Due to a lack of birth control resources, there are high numbers of teen pregnancy, which often correlates to violence against children.
Physical and sexual abuse have emerged as the main issues facing the children of Grenada. More than one-third of children in Grenada have suffered from sexual violence. Women and children experience significant abuse due to the lack of laws against physical punishment.
Causes of Poverty in Grenada
Poverty in Grenada is linked to a number of different factors. With inadequate defenses against natural disasters, ineffective education and unprepared workers, poverty is “entrenched in the very fiber of the country.”
Natural disasters, such as hurricanes, frequently threaten the small island. The last two hurricanes occurred in 2004 and 2005. Hurricane Ivan hit first and devastated the majority of Grenadian homes. A year later, Hurricane Emily swept through the area, furthering the damage not yet repaired from Hurricane Ivan. However, significantly fewer lives were lost, as the Grenadian people took important precautions that had been neglected during Hurricane Ivan.

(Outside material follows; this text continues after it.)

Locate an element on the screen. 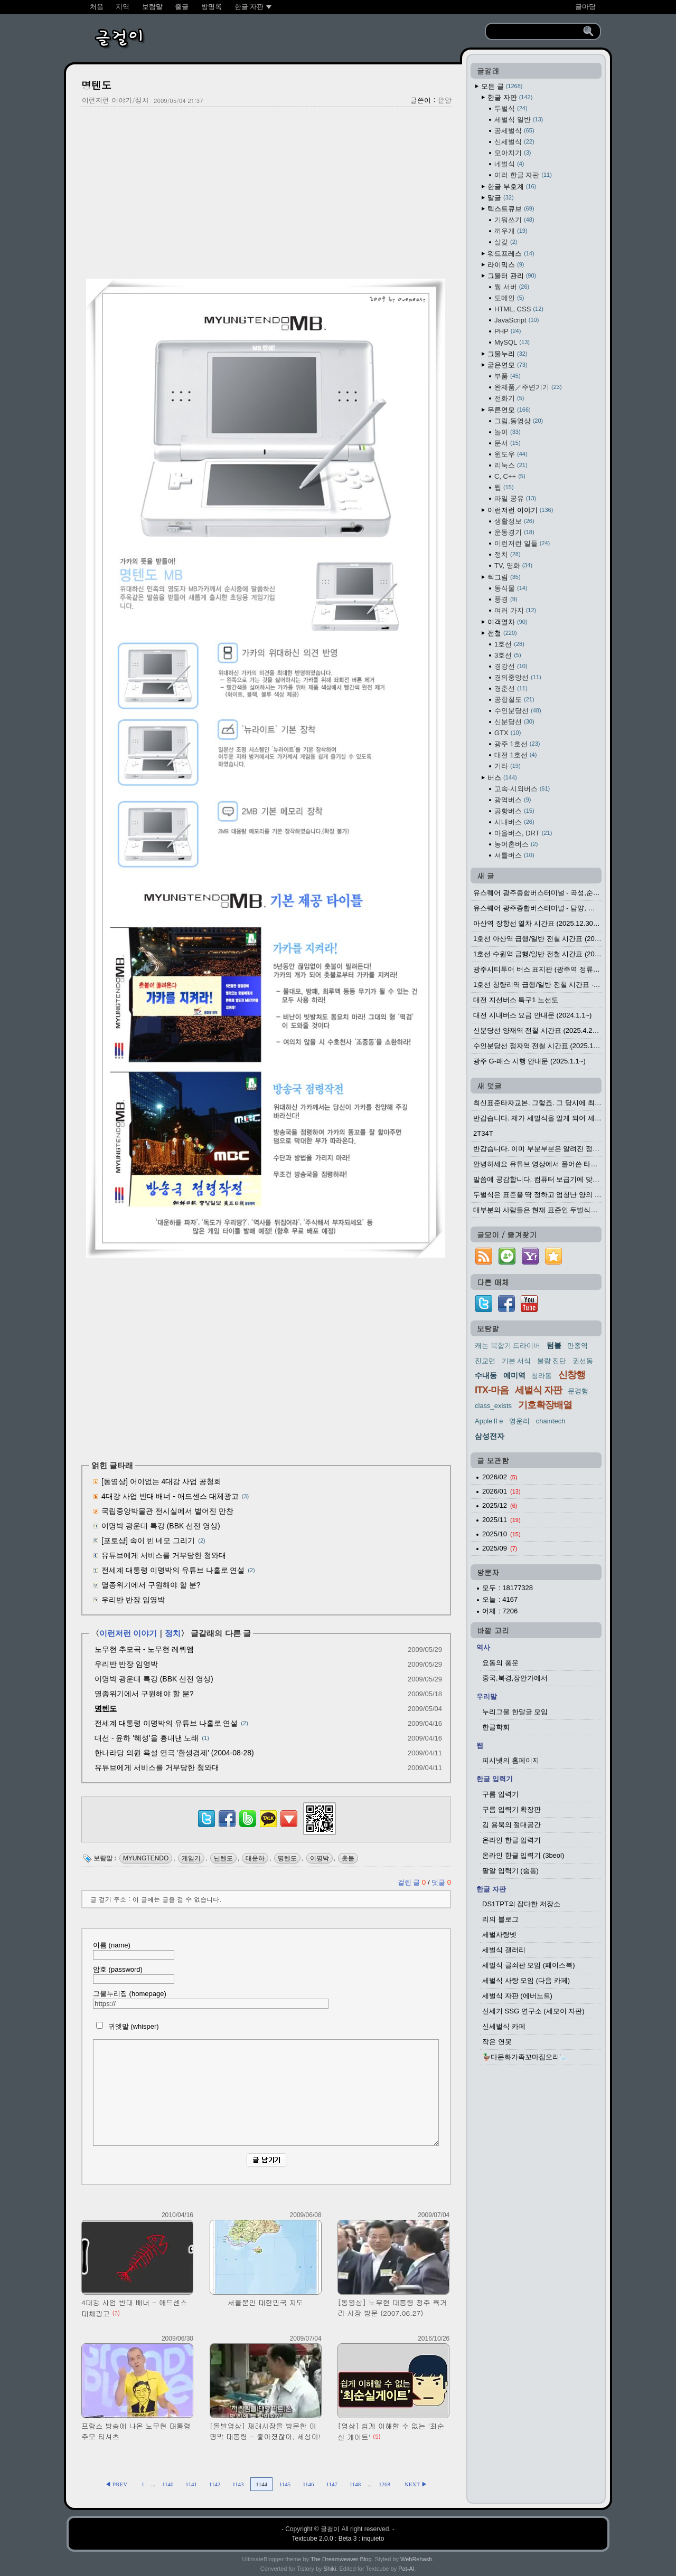 This screenshot has width=676, height=2576. 덧글 is located at coordinates (441, 1882).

Education and unprepared workers are two other causes of poverty in Grenada, and they go hand in hand. Without proper education, the youth do not have the necessary skills to get jobs that offer livable pay. The jobs that are available, mainly agricultural, do not appeal to the youth because of “perceived instability, [the youths’] lack of interest in physical labor and very low wages,” according to Garely.
It would be more beneficial for the Grenadian youth to work in the tourism sector, but, unfortunately, it requires skills that many residents lack.
Efforts to Reduce Poverty in Grenada
The government is making strides to alleviate many of the issues that stem from or cause poverty in Grenada.
While it currently lacks enough funds to be effective, Grenada does have “a system to place orphans and children with domestic problems with other families.” In addition, laws are in place to protect girls from sexual assault. However, boys still remain vulnerable.
The country has taken important steps to defend against natural disasters. Creating a plan for natural disasters became a priority after the devastation of Hurricane Ivan and Hurricane Emily. The change was seen immediately in how the people of Grenada reacted differently to Hurricane Emily after experiencing Hurricane Ivan; “the rush contrasted with the attitude before Ivan, when Grenadians took few precautions.”
While Grenada is still improving its ability to defend against natural disasters and internal issues such as violence, it has wonderful potential.